> _Problem to solve_: Retype every record exactly. Leave the pictures out.
*** Opening Source data ***
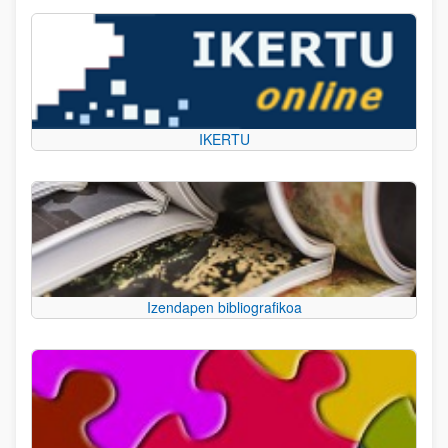
IKERTU
Izendapen bibliografikoa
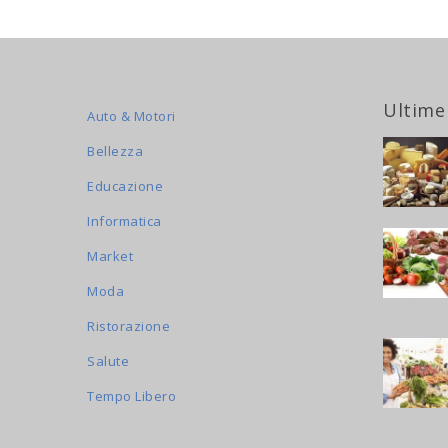
Ultime
Auto & Motori
Bellezza
Educazione
Informatica
Market
Moda
Ristorazione
Salute
Tempo Libero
*** Closing Source data ***
> _Task output_:
IKERTU
Izendapen bibliografikoa
Ultime
Auto & Motori
Bellezza
Educazione
Informatica
Market
Moda
Ristorazione
Salute
Tempo Libero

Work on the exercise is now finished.